Gerçekte ne Madde aleminde ne de Ruhlar aleminde, Allahü Teala'nın iradesi dışında hiçbir şey vuku bulamaz. Başka bir ifadeyle, Halk Alemi adinı verdiğimiz maddî alemdeki olaylar da elbette Yaratan'ın tasarrufuyla olmaktadır. Ancak evren adını verdiğimiz madde alemi; unsurları, unsurlar arasındaki ilişkileri, kanunları, kuralları, enerji ve güç kaynakları, iletişim mekanizmaları, destek altyapısı, bakım, onarım ve kendini yenileme mekanizmaları önceden tertip ve tanzim edilmiş bir ilahî düzendir. Burada İlişkileri belirleyen kurallar değişmez. Burada olayların oluşumu belli bir programa bağlanmıştır. O sebeple burada hangi sebeplerin hangi sonuçları ortaya çıkaracağı bilimsel araştırmalarla önceden tespit edilebilir ve o sebepler hazırlanarak istenen sonuçlar elde edilebilir. İşte bilimsel araştırmaların ve ona dayalı olarak gelişen teknolojinin temelini bu teşkil eder. Eğer evrende Allaü Tealâ tarafından oluşturulmuş böyle mükemmel bir düzen, böyle mükemmel bir bütünlük ve işleyiş olmasaydı, herşey kendiliğinden ve gelişigüzel cereyan eder ve hiçbir bilimsel çalışma yapamazdık.
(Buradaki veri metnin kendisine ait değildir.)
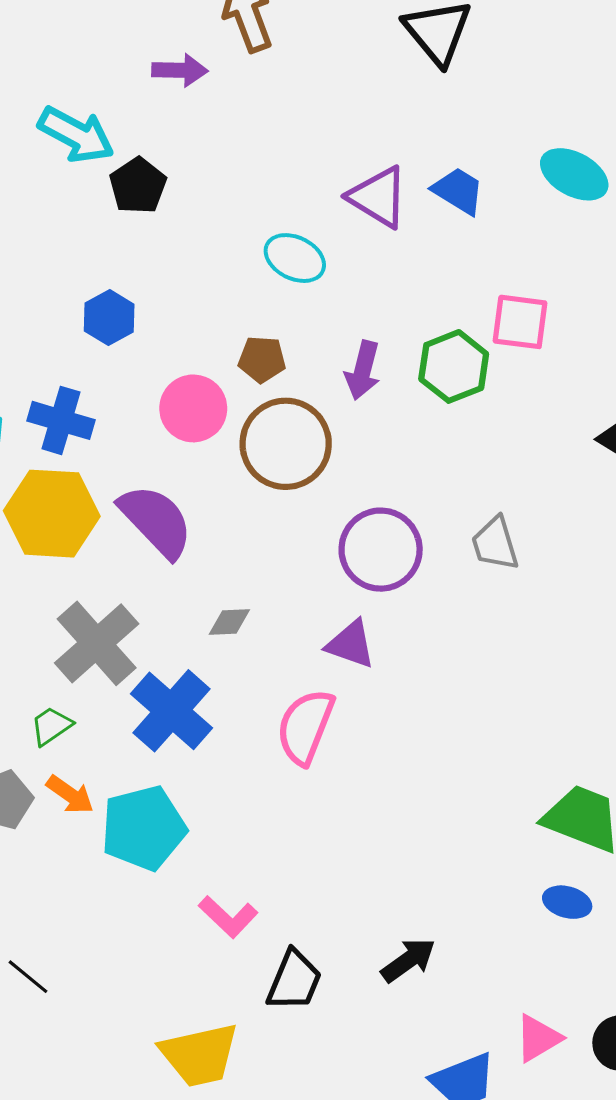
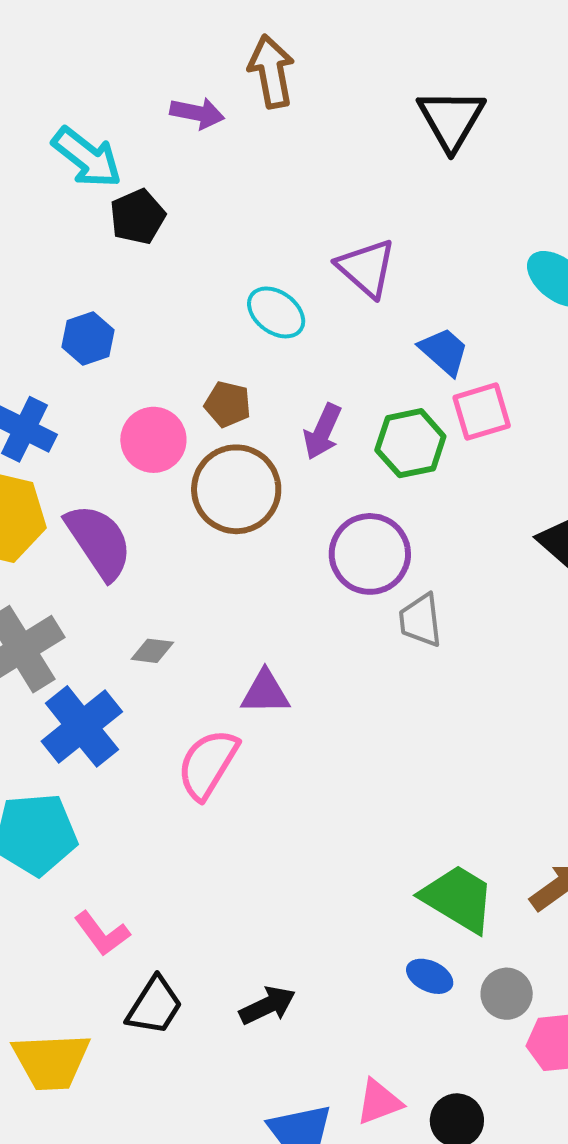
blue trapezoid: (458, 191) -> (444, 351), moved
pink square: (520, 322) -> (482, 412), turned -34
purple circle: (381, 550) -> (370, 554), moved
purple triangle: (351, 644) -> (265, 692), turned -30

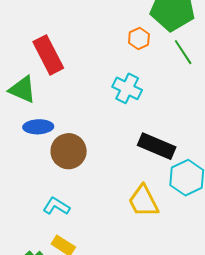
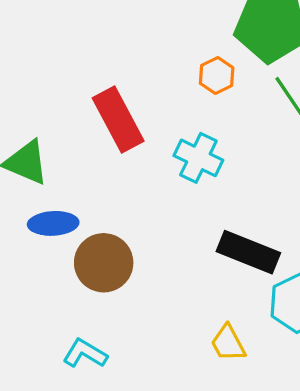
red rectangle: (48, 55) -> (118, 119), moved
yellow trapezoid: (143, 201) -> (228, 343), size x0.7

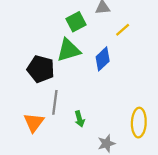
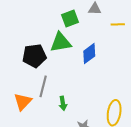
yellow line: (123, 30) -> (118, 24), moved, turned 32
black pentagon: (41, 69) -> (34, 56), turned -30

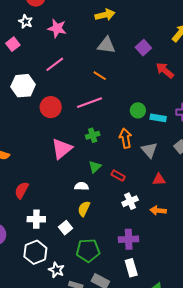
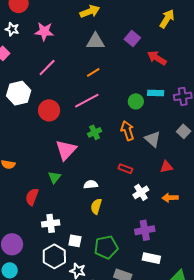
orange line: (100, 76) -> (93, 72), turned -56
cyan rectangle: (158, 118) -> (156, 93), moved
green triangle: (95, 167) -> (55, 177), moved
white square: (65, 228) -> (75, 241), moved, turned -32
white rectangle: (131, 268) -> (151, 258), turned -54

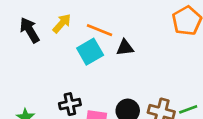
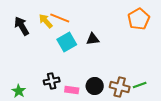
yellow arrow: (62, 23) -> (46, 21), turned -84
orange line: (99, 30) -> (60, 18), moved

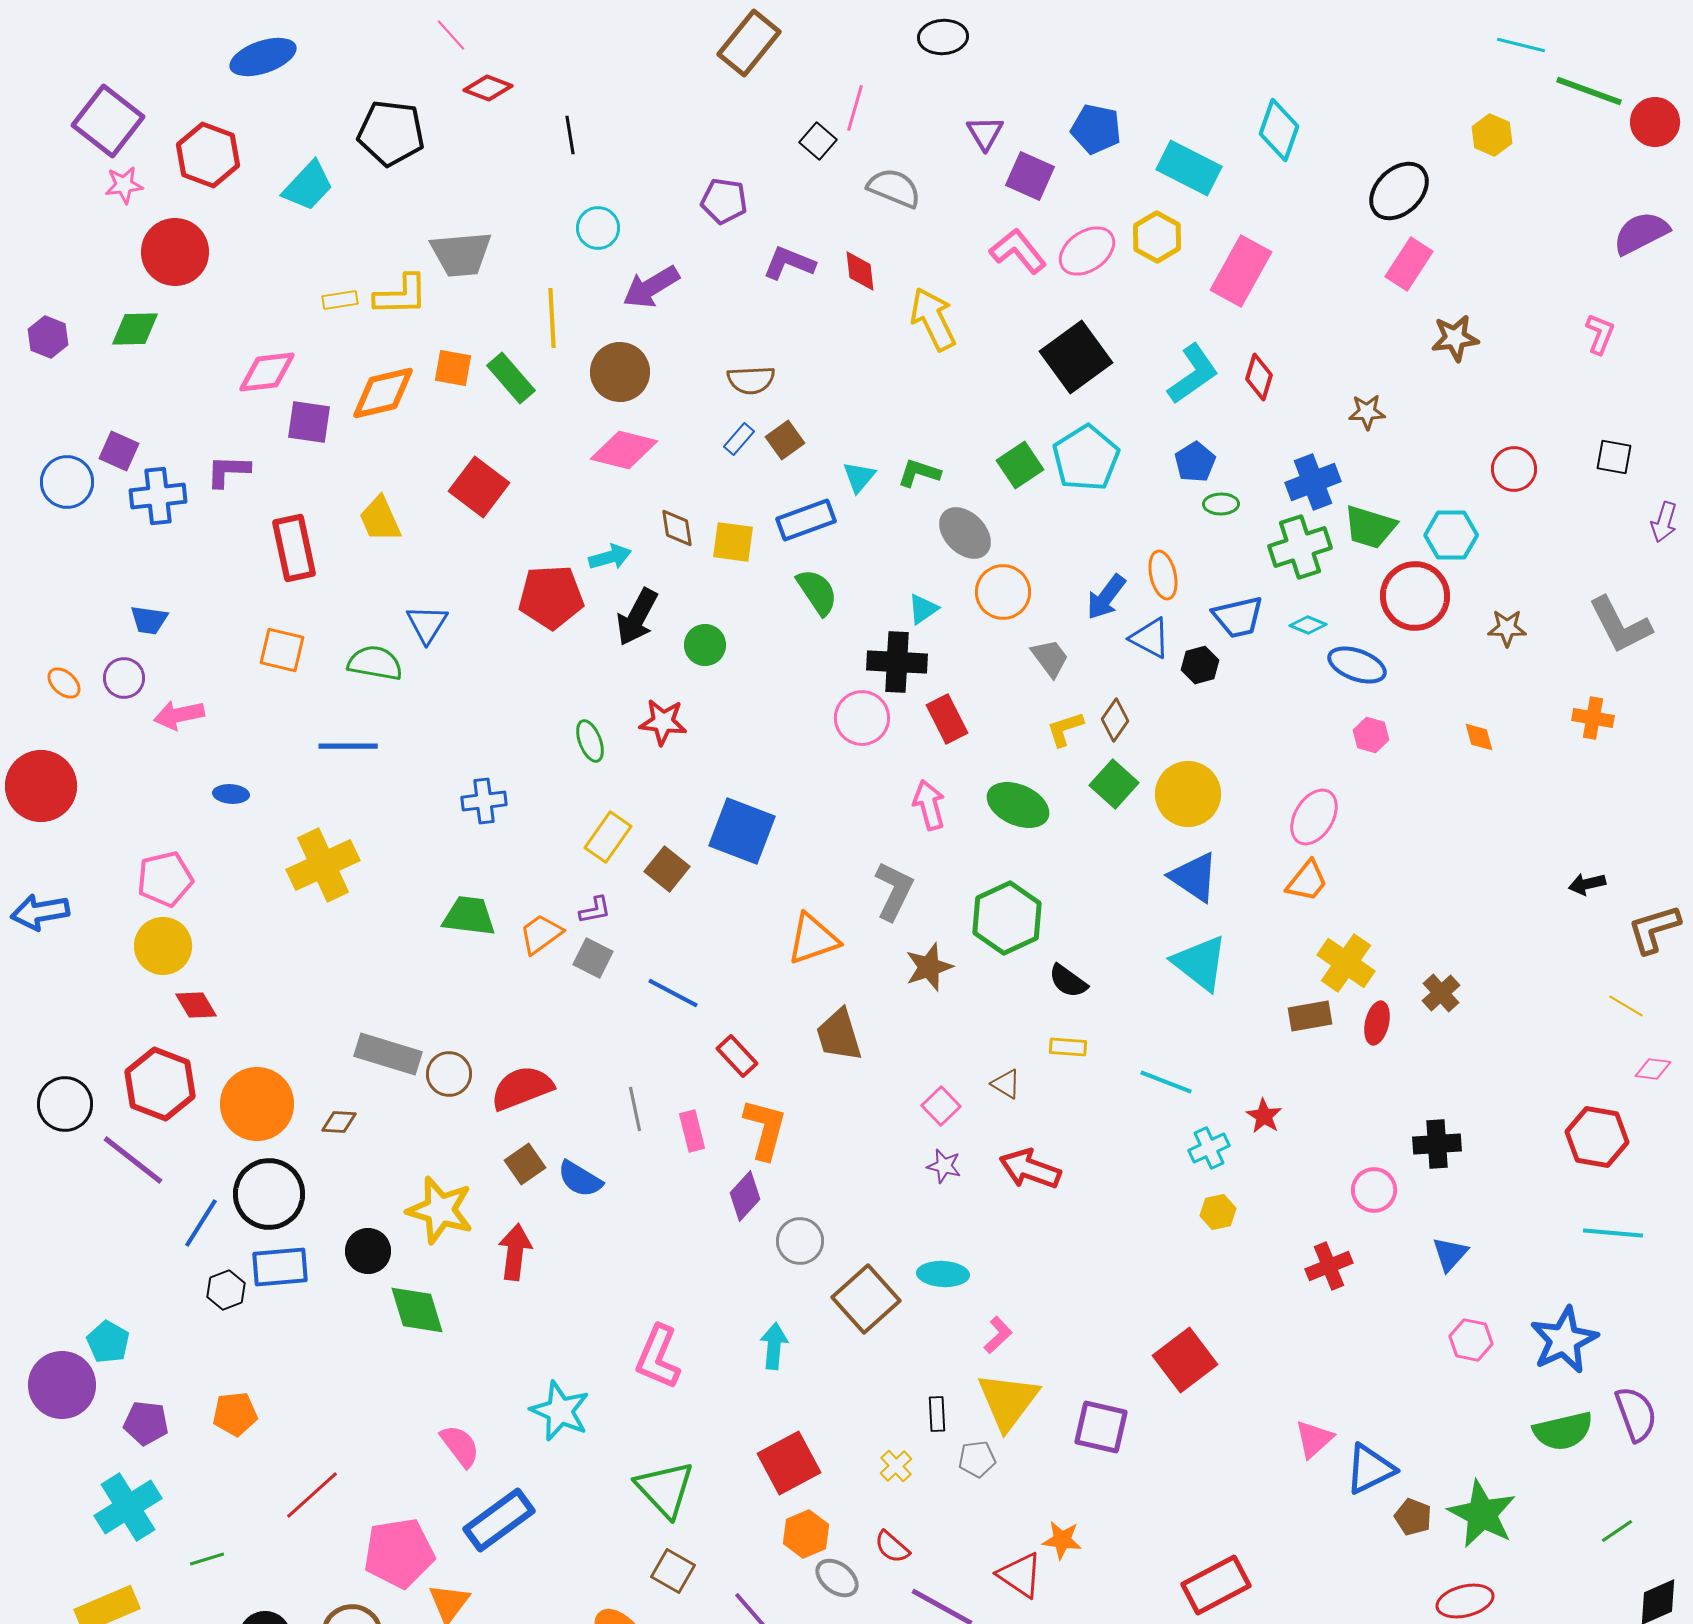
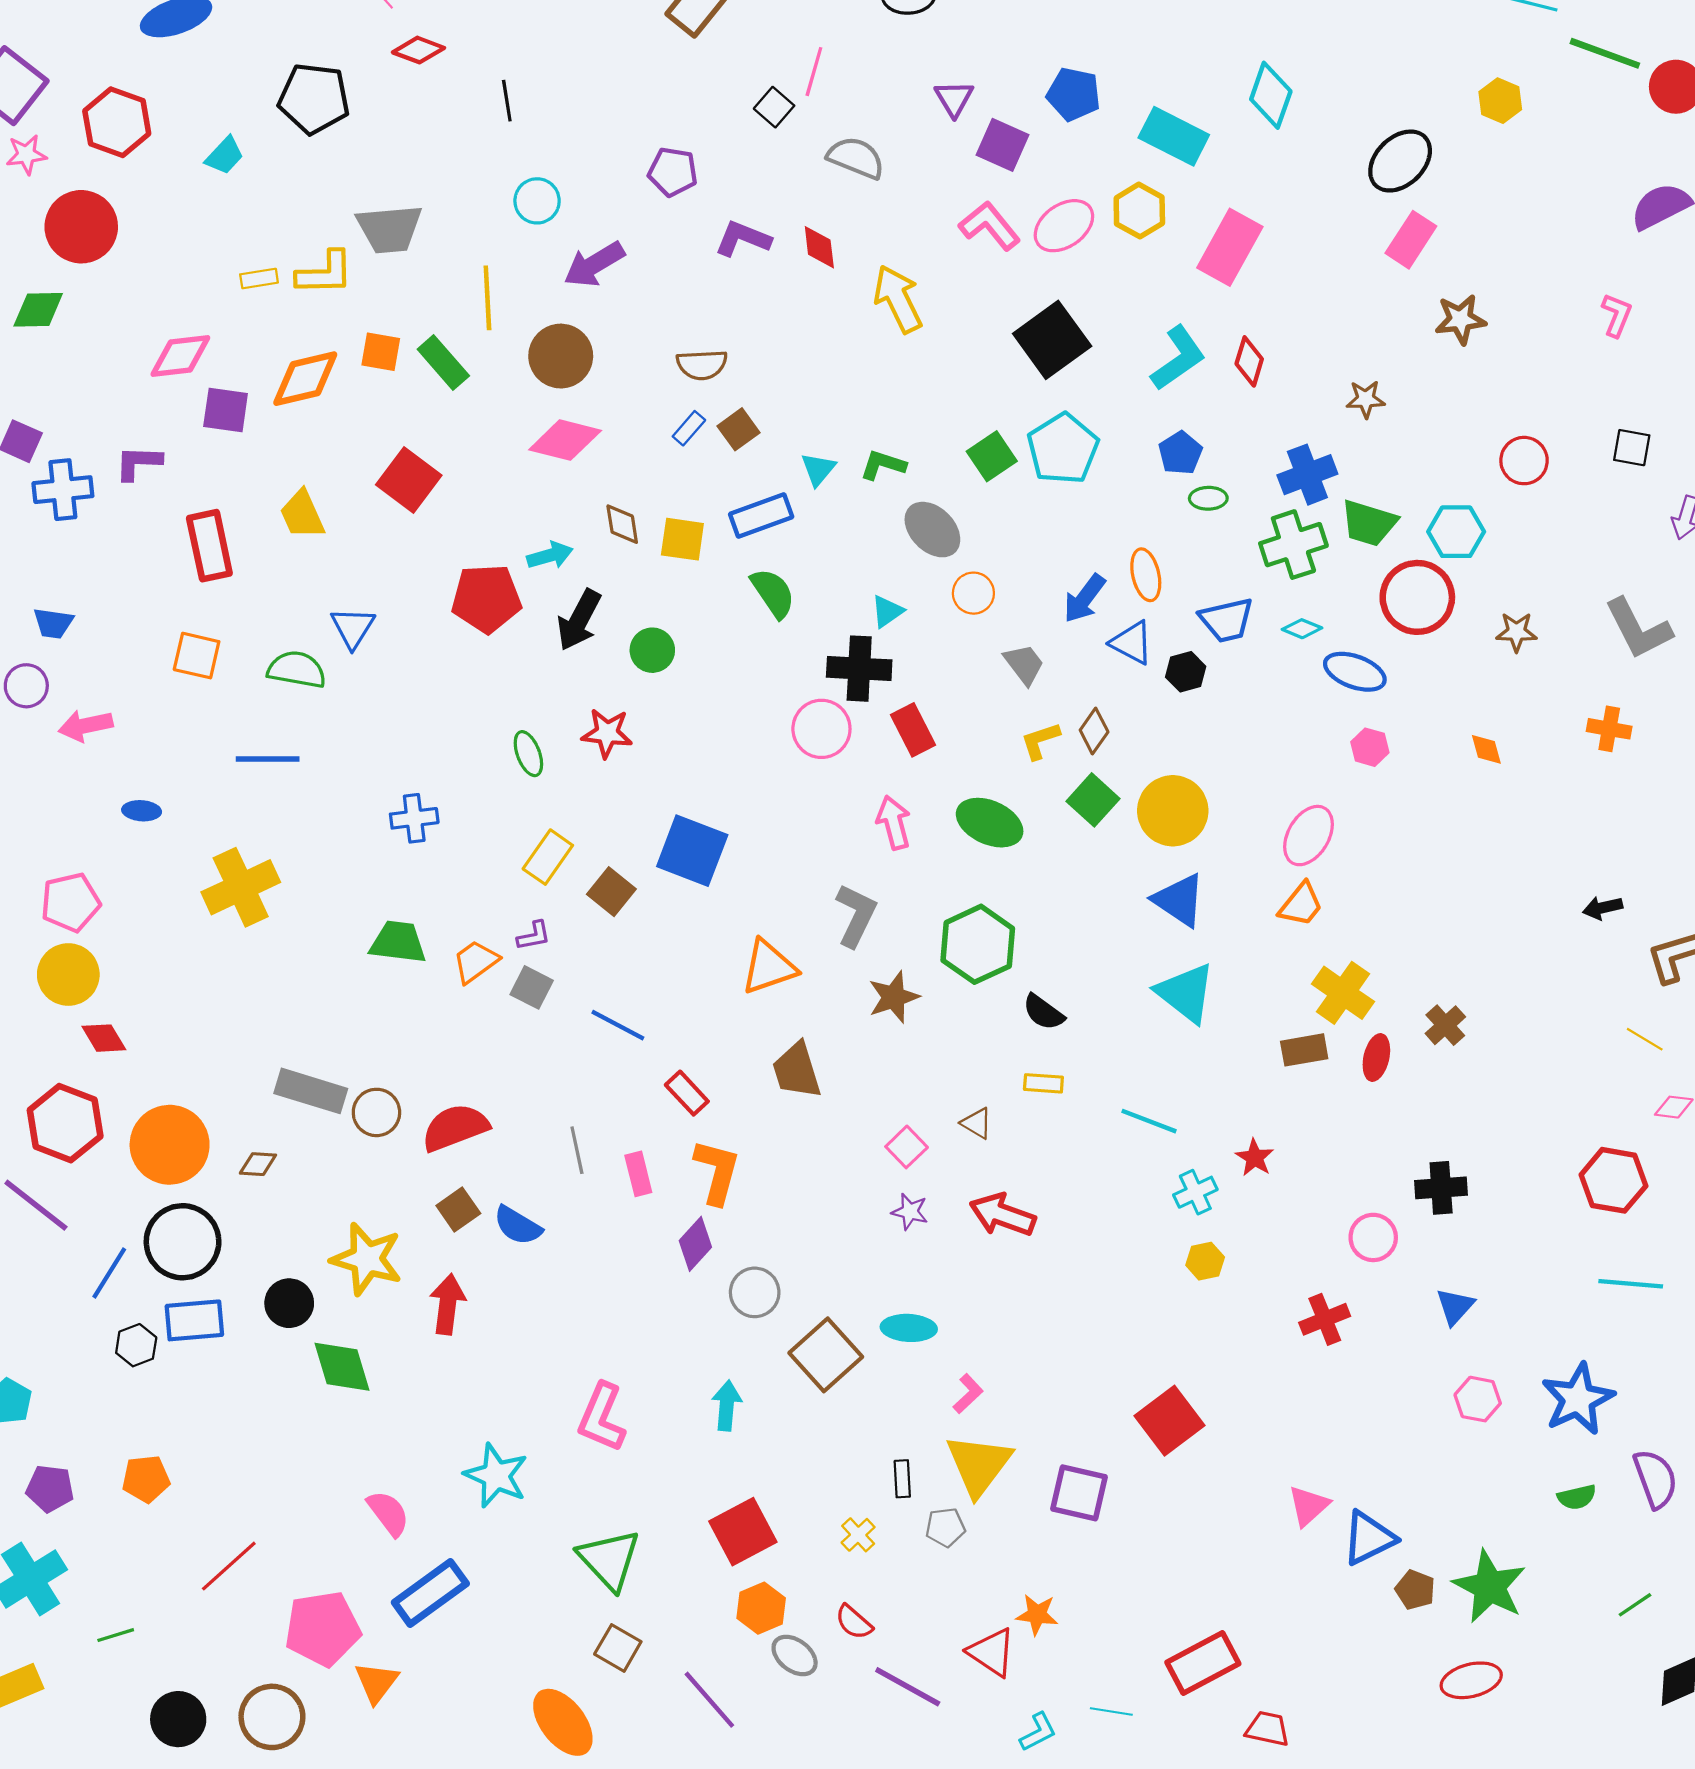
cyan trapezoid: (308, 186) -> (225, 156), size x0.7
orange circle: (1003, 592) -> (973, 593), size x0.7
green semicircle: (1563, 1431) -> (1577, 1497), size x0.6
Konunun daha iyi anlaşılması için, madde aleminde cereyan eden olayları, bir kral tarafından kurulup yönetilen meşrutî bir devletin, "devlet düzeni" içinde cereyan eden olaylarına benzetebiliriz. Burada cereyan eden olaylar, belli kanun ve kurallara ve belli bir programa göre cereyan ettiğinden önceden bilinebilir. Kalbî iletişime dayalı Mânevî Alemde cereyan eden olayları da, o kralın emir ve fermanı ile gerçekleşen olaylara benzetebiliriz ki kralın iradesinin nerede ve nasıl tecelli edeceği hiçbir zaman belli olmayacağından bunları önceden kestirmek asla mümkün olmaz.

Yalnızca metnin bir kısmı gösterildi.